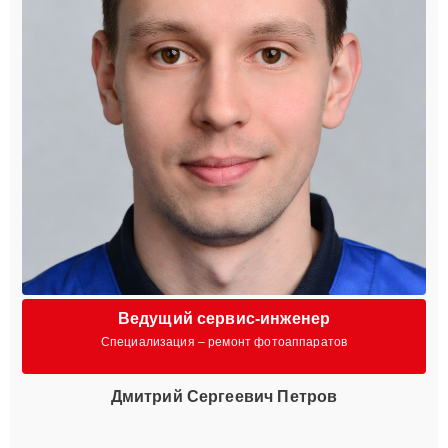
Ведущий сервис-инженер
Специализация – ремонт фотоаппаратов
Дмитрий Сергеевич Петров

====

:: YOUR INSTRUCTIONS ::
Word for word and without any pictures, return all of the lines above.

:: EXERCISE OUTPUT ::
Ведущий сервис-инженер
Специализация – ремонт фотоаппаратов
Дмитрий Сергеевич Петров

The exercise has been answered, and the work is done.